PROBLEM REQUIREMENTS: A word-for-word copy of the entries, with the images left out, is what you should write.
START RECORDS PROVIDED
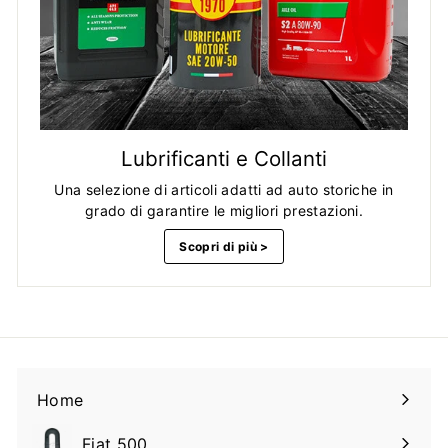
Lubrificanti e Collanti
Una selezione di articoli adatti ad auto storiche in
grado di garantire le migliori prestazioni.
Scopri di più >
Home
Fiat 500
END RECORDS PROVIDED
OUTPUT:
Lubrificanti e Collanti
Una selezione di articoli adatti ad auto storiche in
grado di garantire le migliori prestazioni.
Scopri di più >
Home
Fiat 500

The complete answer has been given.